[Stored items from a collection]
========================

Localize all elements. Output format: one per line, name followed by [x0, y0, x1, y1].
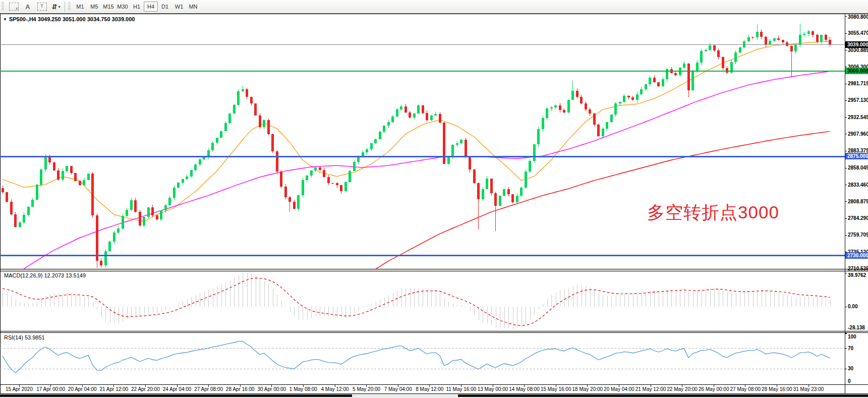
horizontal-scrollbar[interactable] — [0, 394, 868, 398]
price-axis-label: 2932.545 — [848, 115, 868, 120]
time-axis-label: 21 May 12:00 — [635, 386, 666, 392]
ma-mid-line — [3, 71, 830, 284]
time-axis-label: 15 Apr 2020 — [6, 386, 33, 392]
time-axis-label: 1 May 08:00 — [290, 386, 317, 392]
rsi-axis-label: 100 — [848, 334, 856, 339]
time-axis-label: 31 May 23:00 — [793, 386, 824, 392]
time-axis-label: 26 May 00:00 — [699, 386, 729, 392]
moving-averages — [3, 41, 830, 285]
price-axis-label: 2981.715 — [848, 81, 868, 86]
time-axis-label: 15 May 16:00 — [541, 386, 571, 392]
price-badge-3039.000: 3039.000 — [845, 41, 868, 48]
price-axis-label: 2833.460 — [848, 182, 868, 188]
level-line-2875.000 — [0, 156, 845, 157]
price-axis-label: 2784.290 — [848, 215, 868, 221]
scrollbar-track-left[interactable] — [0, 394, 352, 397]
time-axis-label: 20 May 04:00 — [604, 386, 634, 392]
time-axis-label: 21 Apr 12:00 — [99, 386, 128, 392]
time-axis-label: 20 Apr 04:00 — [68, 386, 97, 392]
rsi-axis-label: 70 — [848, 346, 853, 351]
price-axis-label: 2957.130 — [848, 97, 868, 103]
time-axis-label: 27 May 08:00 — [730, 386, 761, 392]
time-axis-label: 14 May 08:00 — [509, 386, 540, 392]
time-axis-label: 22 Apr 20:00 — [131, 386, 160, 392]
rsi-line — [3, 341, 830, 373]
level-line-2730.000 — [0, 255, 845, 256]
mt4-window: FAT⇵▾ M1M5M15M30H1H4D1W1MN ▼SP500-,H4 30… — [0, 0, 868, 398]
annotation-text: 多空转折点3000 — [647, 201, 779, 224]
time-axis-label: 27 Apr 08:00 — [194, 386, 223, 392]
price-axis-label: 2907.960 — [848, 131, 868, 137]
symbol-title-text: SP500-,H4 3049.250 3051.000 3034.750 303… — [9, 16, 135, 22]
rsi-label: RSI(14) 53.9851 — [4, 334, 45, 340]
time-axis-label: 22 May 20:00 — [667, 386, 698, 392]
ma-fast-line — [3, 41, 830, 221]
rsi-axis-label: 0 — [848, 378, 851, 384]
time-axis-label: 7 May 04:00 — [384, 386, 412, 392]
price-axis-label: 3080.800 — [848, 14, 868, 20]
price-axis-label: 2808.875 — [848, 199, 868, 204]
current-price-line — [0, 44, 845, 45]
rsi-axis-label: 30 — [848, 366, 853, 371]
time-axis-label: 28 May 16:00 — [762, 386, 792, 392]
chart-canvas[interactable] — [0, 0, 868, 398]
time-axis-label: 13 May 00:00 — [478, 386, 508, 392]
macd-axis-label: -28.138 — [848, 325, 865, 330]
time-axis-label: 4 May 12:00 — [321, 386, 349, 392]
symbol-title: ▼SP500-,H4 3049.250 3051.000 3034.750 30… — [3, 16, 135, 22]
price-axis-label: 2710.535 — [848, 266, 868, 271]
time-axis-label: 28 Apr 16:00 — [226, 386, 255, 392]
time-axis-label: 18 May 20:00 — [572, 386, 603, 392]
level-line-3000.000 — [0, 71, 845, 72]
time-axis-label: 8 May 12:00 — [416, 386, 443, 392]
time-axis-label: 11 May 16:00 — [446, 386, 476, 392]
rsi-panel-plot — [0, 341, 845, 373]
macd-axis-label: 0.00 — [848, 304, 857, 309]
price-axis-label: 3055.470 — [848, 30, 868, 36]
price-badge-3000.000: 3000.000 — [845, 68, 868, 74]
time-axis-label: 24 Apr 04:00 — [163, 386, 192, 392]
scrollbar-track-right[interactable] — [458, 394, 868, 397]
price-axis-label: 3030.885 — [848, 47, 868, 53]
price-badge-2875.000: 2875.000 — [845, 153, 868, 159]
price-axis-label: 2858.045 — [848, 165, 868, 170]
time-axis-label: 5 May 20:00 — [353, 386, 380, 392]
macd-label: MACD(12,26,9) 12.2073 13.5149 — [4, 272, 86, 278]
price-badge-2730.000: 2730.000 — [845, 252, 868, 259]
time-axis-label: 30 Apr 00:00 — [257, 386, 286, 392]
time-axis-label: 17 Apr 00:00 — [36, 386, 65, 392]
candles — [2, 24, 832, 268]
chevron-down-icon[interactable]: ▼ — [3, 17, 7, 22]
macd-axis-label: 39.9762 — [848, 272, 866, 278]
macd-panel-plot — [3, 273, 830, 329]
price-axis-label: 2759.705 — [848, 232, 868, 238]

========================

WHAT YOU ARE ASKED TO DO: Search the entries above for the word "level", and copy every line where it occurs.

YOUR SOLUTION:
level-line-2875.000 — [0, 156, 845, 157]
level-line-2730.000 — [0, 255, 845, 256]
level-line-3000.000 — [0, 71, 845, 72]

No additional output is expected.